**ABOUT THIS TASK**:
Line by line, copy the records below exactly.

**DATA SUPPLIED**:
Start of Block

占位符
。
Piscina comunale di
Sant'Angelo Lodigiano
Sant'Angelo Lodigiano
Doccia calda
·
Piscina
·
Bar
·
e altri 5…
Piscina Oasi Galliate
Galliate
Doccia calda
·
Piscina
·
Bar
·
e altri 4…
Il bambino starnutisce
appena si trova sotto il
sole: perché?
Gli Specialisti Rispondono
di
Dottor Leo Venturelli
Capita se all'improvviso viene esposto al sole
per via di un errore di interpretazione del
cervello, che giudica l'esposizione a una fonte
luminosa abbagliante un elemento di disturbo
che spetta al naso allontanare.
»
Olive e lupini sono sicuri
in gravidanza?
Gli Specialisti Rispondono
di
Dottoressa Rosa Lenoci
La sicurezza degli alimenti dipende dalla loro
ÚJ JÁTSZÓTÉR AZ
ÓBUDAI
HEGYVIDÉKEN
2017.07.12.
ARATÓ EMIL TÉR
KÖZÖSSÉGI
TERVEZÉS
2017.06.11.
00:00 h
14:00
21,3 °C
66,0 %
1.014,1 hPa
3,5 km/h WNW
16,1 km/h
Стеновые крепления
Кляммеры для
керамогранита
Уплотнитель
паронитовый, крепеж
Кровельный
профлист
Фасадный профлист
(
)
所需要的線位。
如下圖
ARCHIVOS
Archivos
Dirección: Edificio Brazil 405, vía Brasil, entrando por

End of Block

**EXERCISE RESPONSE**:
占位符
。
Piscina comunale di
Sant'Angelo Lodigiano
Sant'Angelo Lodigiano
Doccia calda
·
Piscina
·
Bar
·
e altri 5…
Piscina Oasi Galliate
Galliate
Doccia calda
·
Piscina
·
Bar
·
e altri 4…
Il bambino starnutisce
appena si trova sotto il
sole: perché?
Gli Specialisti Rispondono
di
Dottor Leo Venturelli
Capita se all'improvviso viene esposto al sole
per via di un errore di interpretazione del
cervello, che giudica l'esposizione a una fonte
luminosa abbagliante un elemento di disturbo
che spetta al naso allontanare.
»
Olive e lupini sono sicuri
in gravidanza?
Gli Specialisti Rispondono
di
Dottoressa Rosa Lenoci
La sicurezza degli alimenti dipende dalla loro
ÚJ JÁTSZÓTÉR AZ
ÓBUDAI
HEGYVIDÉKEN
2017.07.12.
ARATÓ EMIL TÉR
KÖZÖSSÉGI
TERVEZÉS
2017.06.11.
00:00 h
14:00
21,3 °C
66,0 %
1.014,1 hPa
3,5 km/h WNW
16,1 km/h
Стеновые крепления
Кляммеры для
керамогранита
Уплотнитель
паронитовый, крепеж
Кровельный
профлист
Фасадный профлист
(
)
所需要的線位。
如下圖
ARCHIVOS
Archivos
Dirección: Edificio Brazil 405, vía Brasil, entrando por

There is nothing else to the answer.